Fighting for Strangers
cho: What makes you go away, fighting for strangers,
When you could be save at home, free from all dangers?
A recruiting sergeant came my way,
To an inn nearby at the break of day.
He said: "Young Johnny you're a fine young man,
Do you want to march along behind a military band,
With a scarlet coat, a big cocked hat
And a muscet on your shoulder?"
A shilling he took and he kissed the book,
Oh Johnny, what will happen to ya?
The recruiting sergeant marched away,
From the inn nearby at the break of day.
Johnny went too, with half a ring,
He was off to be a soldier, he'd be fighting for the king,
In a far off war, in a far off land,
To face a foreign soldier.
But how will he fare when there's lead in the air,
Oh poor Johnny, what will happen to ya?
The sun shone high on a barren land,
As a thin red line took the military stand.

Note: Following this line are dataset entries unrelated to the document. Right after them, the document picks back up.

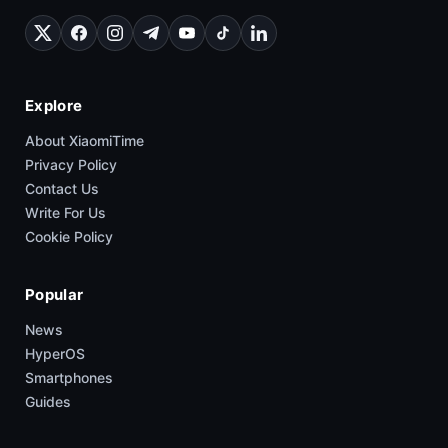
Explore
About XiaomiTime
Privacy Policy
Contact Us
Write For Us
Cookie Policy
Popular
News
HyperOS
Smartphones
Guides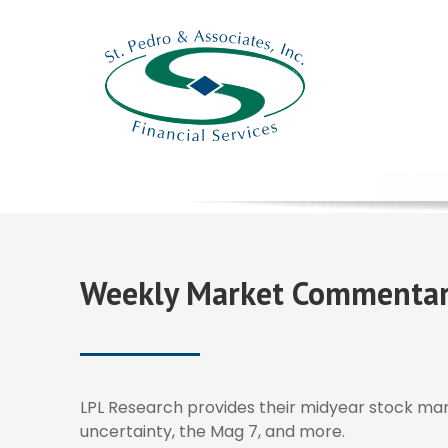
Weekly Market Commentary
LPL Research provides their midyear stock marke
uncertainty, the Mag 7, and more.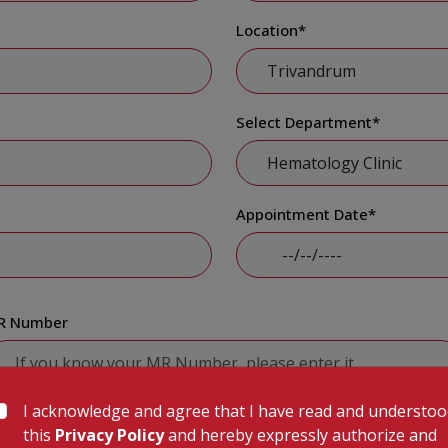
Location
*
Select Department
*
Appointment Date
*
R Number
I acknowledge and agree that I have read and understo
Submit
this
Privacy Policy
and hereby expressly authorize and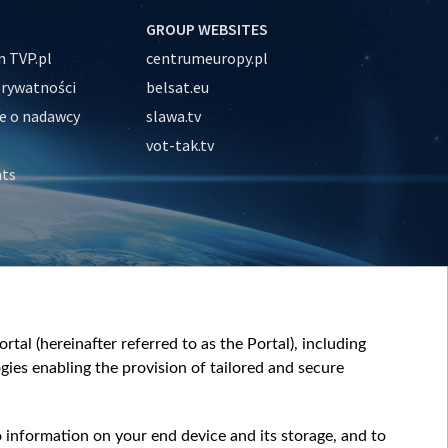
GROUP WEBSITES
 TVP.pl
centrumeuropy.pl
prywatności
belsat.eu
e o nadawcy
slawa.tv
vot-tak.tv
nts
tal (hereinafter referred to as the Portal), including
ies enabling the provision of tailored and secure
o information on your end device and its storage, and to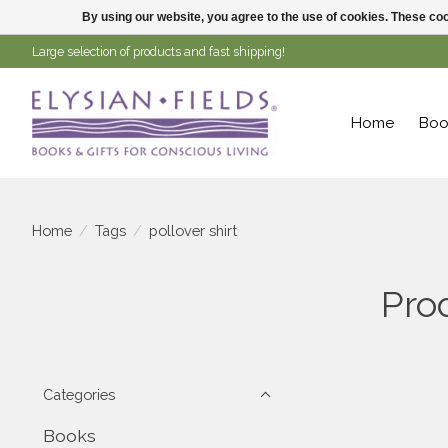
By using our website, you agree to the use of cookies. These c
Large selection of products and fast shipping!
Home
Boo
Home
/
Tags
/
pollover shirt
Prod
Categories
Books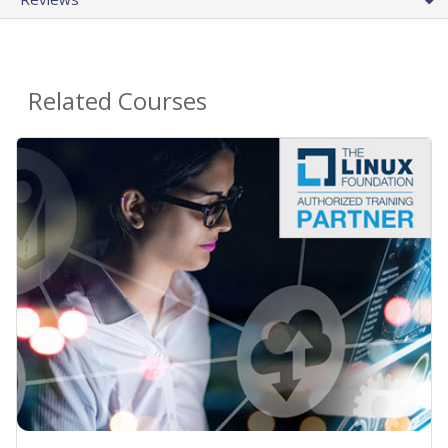
Related Courses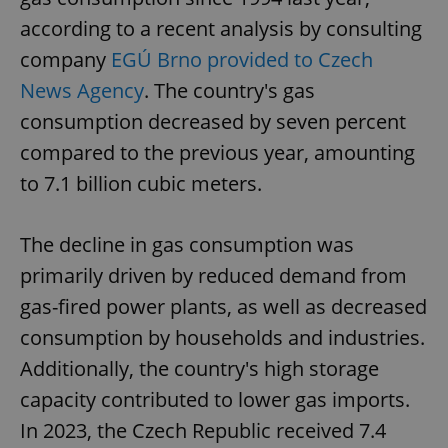
according to a recent analysis by consulting
company
EGÚ Brno provided to Czech
News Agency
. The country's gas
consumption decreased by seven percent
compared to the previous year, amounting
to 7.1 billion cubic meters.
The decline in gas consumption was
primarily driven by reduced demand from
gas-fired power plants, as well as decreased
consumption by households and industries.
Additionally, the country's high storage
capacity contributed to lower gas imports.
In 2023, the Czech Republic received 7.4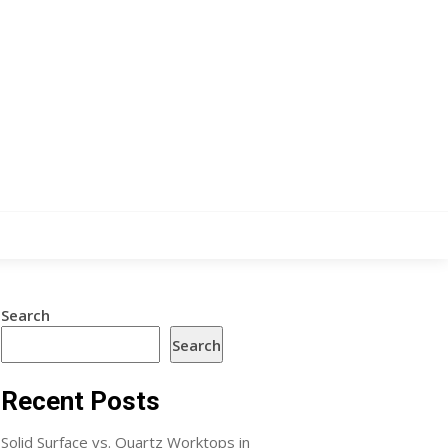
Search
Search
Recent Posts
Solid Surface vs. Quartz Worktops in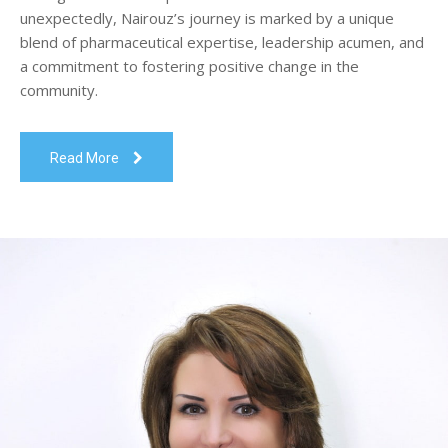
unexpectedly, Nairouz’s journey is marked by a unique
blend of pharmaceutical expertise, leadership acumen, and
a commitment to fostering positive change in the
community.
Read More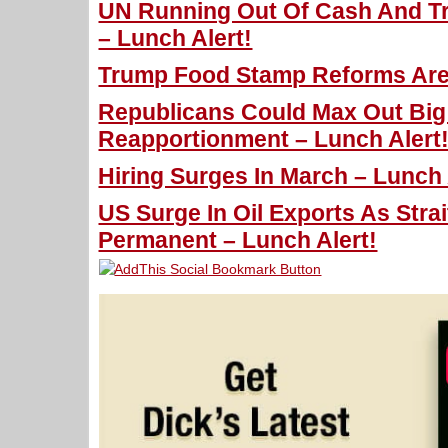
UN Running Out Of Cash And T
– Lunch Alert!
Trump Food Stamp Reforms Are 
Republicans Could Max Out Big
Reapportionment – Lunch Alert
Hiring Surges In March – Lunch 
US Surge In Oil Exports As Strai
Permanent – Lunch Alert!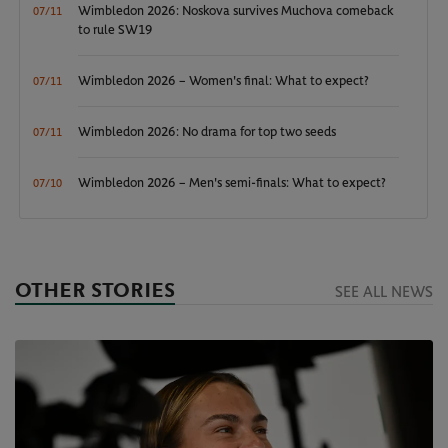
Wimbledon 2026: Noskova survives Muchova comeback
07/11
to rule SW19
Wimbledon 2026 – Women's final: What to expect?
07/11
Wimbledon 2026: No drama for top two seeds
07/11
Wimbledon 2026 – Men's semi-finals: What to expect?
07/10
OTHER STORIES
SEE ALL NEWS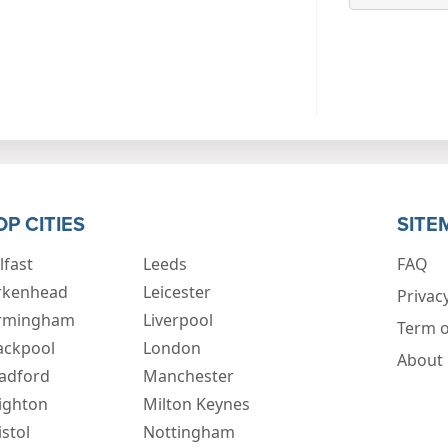
OP CITIES
SITE
lfast
Leeds
FAQ
rkenhead
Leicester
Privacy
rmingham
Liverpool
Term o
ackpool
London
About
adford
Manchester
ighton
Milton Keynes
istol
Nottingham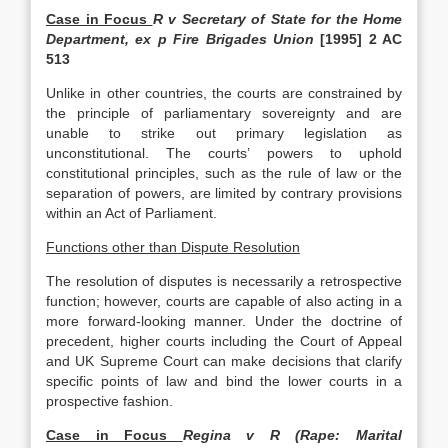
Case in Focus
R v Secretary of State for the Home
Department, ex p Fire Brigades Union
[1995] 2 AC
513
Unlike in other countries, the courts are constrained by
the principle of parliamentary sovereignty and are
unable to strike out primary legislation as
unconstitutional. The courts’ powers to uphold
constitutional principles, such as the rule of law or the
separation of powers, are limited by contrary provisions
within an Act of Parliament.
Functions other than Dispute Resolution
The resolution of disputes is necessarily a retrospective
function; however, courts are capable of also acting in a
more forward-looking manner. Under the doctrine of
precedent, higher courts including the Court of Appeal
and UK Supreme Court can make decisions that clarify
specific points of law and bind the lower courts in a
prospective fashion.
Case in Focus
Regina v R (Rape: Marital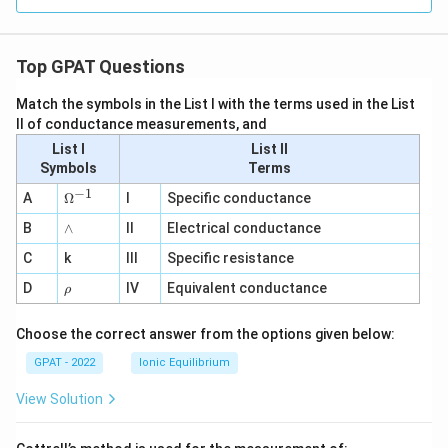
Top GPAT Questions
Match the symbols in the List I with the terms used in the List
II of conductance measurements, and
List I
List II
Symbols
Terms
−
1
\O
A
Ω
I
Specific conductance
me
∧
B
ga
∧
II
Electrical conductance
^
C
k
III
Specific resistance
{-
1}
\r
D
IV
Equivalent conductance
ρ
h
o
Choose the correct answer from the options given below:
GPAT - 2022
Ionic Equilibrium
View Solution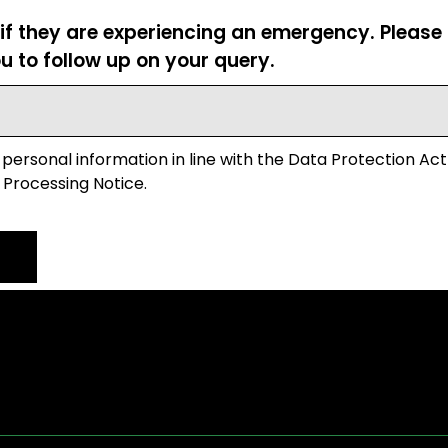
 if they are experiencing an emergency. Pleas
u to follow up on your query.
 personal information in line with the Data Protection Act
 Processing Notice.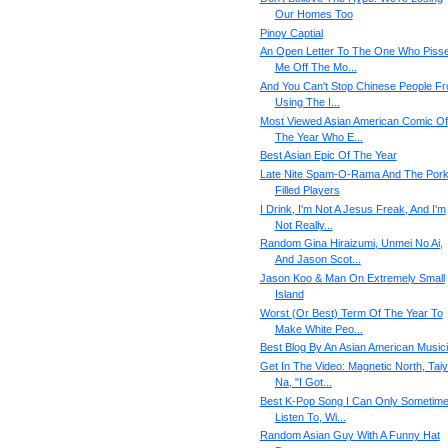
Our Homes Too
Pinoy Captial
An Open Letter To The One Who Piss
Me Off The Mo...
And You Can't Stop Chinese People F
Using The I...
Most Viewed Asian American Comic Of
The Year Who E...
Best Asian Epic Of The Year
Late Nite Spam-O-Rama And The Por
Filled Players
I Drink, I'm Not A Jesus Freak, And I'm
Not Really...
Random Gina Hiraizumi, Unmei No Ai,
And Jason Scot...
Jason Koo & Man On Extremely Small
Island
Worst (Or Best) Term Of The Year To
Make White Peo...
Best Blog By An Asian American Music
Get In The Video: Magnetic North, Tai
Na, "I Got...
Best K-Pop Song I Can Only Sometim
Listen To, Wi...
Random Asian Guy With A Funny Hat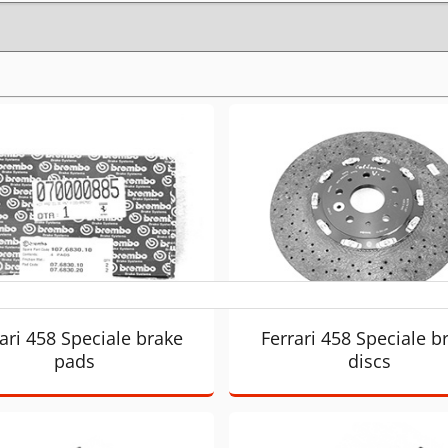
ari 458 Speciale brake
Ferrari 458 Speciale b
pads
discs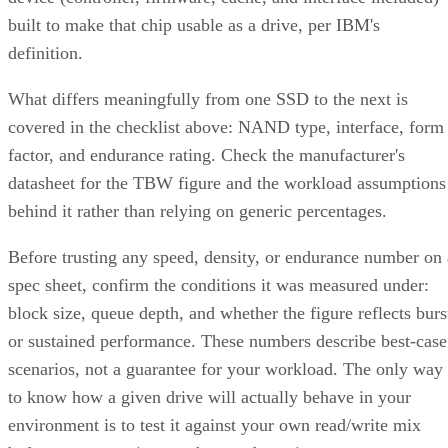
or software-defined replication typically deliver comparable
resilience at a lower cost per usable terabyte at that scale.
complex software
One knob parity RAID doesn't have:
RAID 10 can use more than two replicas per data
block, up to the number of devices in the array
,
trading even more capacity for extra redundancy. That's a
niche option, useful when losing an entire mirror pair still
can't be tolerated, but it's not a default setting most
environments need.
Implementation Details That Change the
Rules
Linux software RAID actually gives you three distinct
choices, not one. You can build nested RAID 1+0 or RAID
0+1 device stacks manually, or use a single "complex" RAI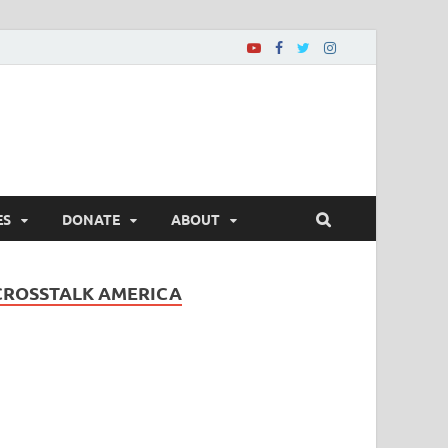
ES
DONATE
ABOUT
CROSSTALK AMERICA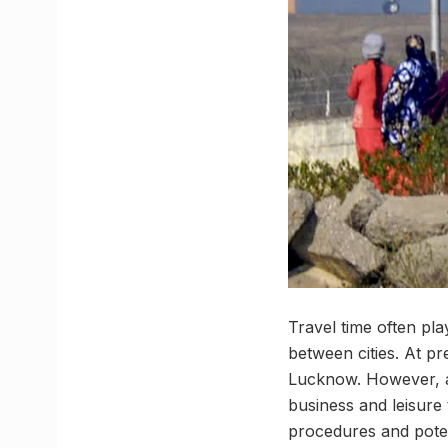
Travel time often pl
between cities. At p
Lucknow. However, a 
business and leisure t
procedures and potent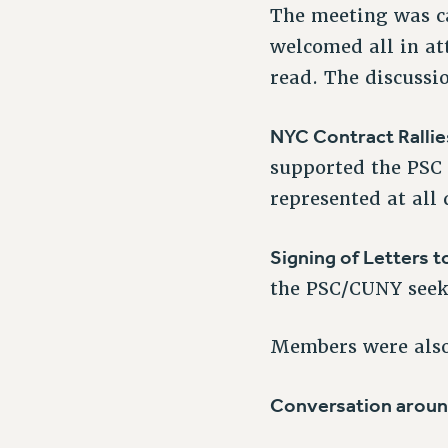
The meeting was ca
welcomed all in at
read. The discussi
NYC Contract Rallie
supported the PSC 
represented at all
Signing of Letters t
the PSC/CUNY seeki
Members were also 
Conversation aroun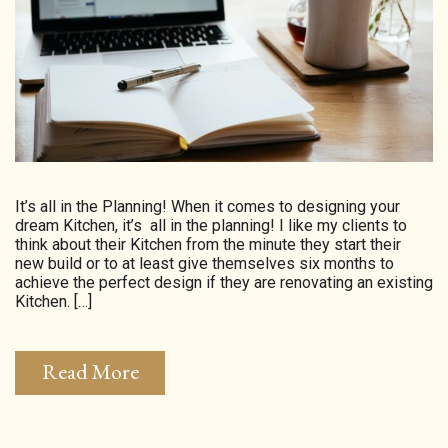
HOMEPAGE
CONNECT
© Aspect Interiors 2020
RHD
It’s all in the Planning! When it comes to designing your
dream Kitchen, it’s all in the planning! I like my clients to
think about their Kitchen from the minute they start their
new build or to at least give themselves six months to
achieve the perfect design if they are renovating an existing
Kitchen. […]
Read More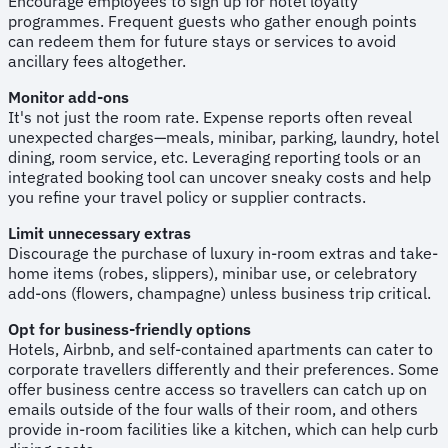
Encourage employees to sign up for hotel loyalty
programmes. Frequent guests who gather enough points
can redeem them for future stays or services to avoid
ancillary fees altogether.
Monitor add-ons
It's not just the room rate. Expense reports often reveal
unexpected charges—meals, minibar, parking, laundry, hotel
dining, room service, etc. Leveraging reporting tools or an
integrated booking tool can uncover sneaky costs and help
you refine your travel policy or supplier contracts.
Limit unnecessary extras
Discourage the purchase of luxury in-room extras and take-
home items (robes, slippers), minibar use, or celebratory
add-ons (flowers, champagne) unless business trip critical.
Opt for business-friendly options
Hotels, Airbnb, and self-contained apartments can cater to
corporate travellers differently and their preferences. Some
offer business centre access so travellers can catch up on
emails outside of the four walls of their room, and others
provide in-room facilities like a kitchen, which can help curb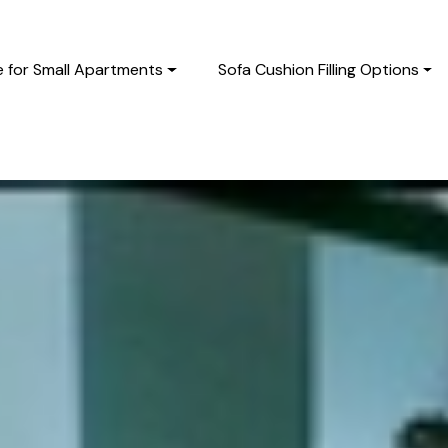
e for Small Apartments
Sofa Cushion Filling Options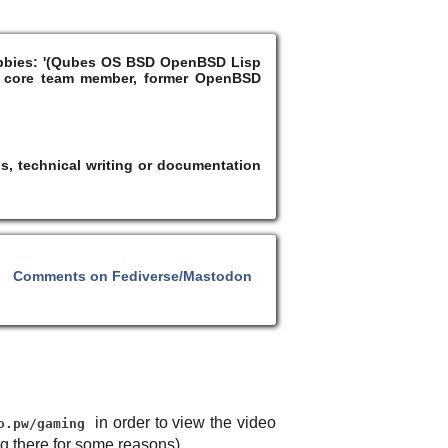
Hobbies: '(Qubes OS BSD OpenBSD Lisp
 core team member, former OpenBSD
s, technical writing or documentation
Comments on Fediverse/Mastodon
in order to view the video
o.pw/gaming
ng there for some reasons).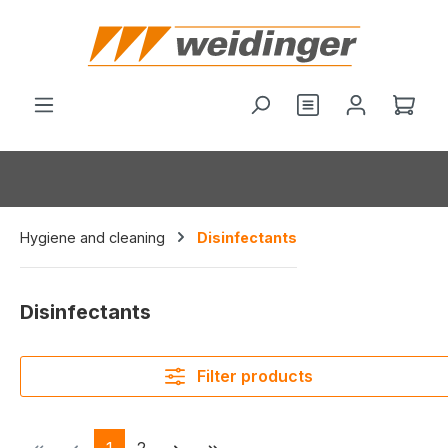
in content
You have 0 wishl
Shop
Hygiene and cleaning
Disinfectants
Disinfectants
Filter products
Page
Page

Sling shot, chain shot, grape shot too,
Swords and bayonets thrusting through,
Poor Johnny fell but the day was won
And the King is grateful to ya.
With your soldier deeds done, we're sending you home,
Oh poor Johnny, what have they done to ya?
Oh, they said he was a hero and not to grieve
Over two wooden legs and an empty sleeve.
They carried him home and they sat him down
With a military pension and a medal from the crown.
You haven't an arm, you haven't a leg,
The enemy nearly slew ya.
You'll have to be put with a bowl to beg,
Oh poor Johnny what have they done to ya?
recorded by Steeleye Span on "Rocket Cottage" (1976).
Note: This is one of the most intense 19th century anti-war
It seems to be a combination of pieces of several other songs, the
first two verses are reminiscent of the Irish recruiting songs like
"Twa Recruiting Sergeants" or "Arthur McBride" with a short hint
at the Broken Token theme ("with half a ring")
while the second half of the last verse is snatched as a whole
from "Johnny I Hardly Knew Ya".
To the tune of "He Who Would Valiant Be".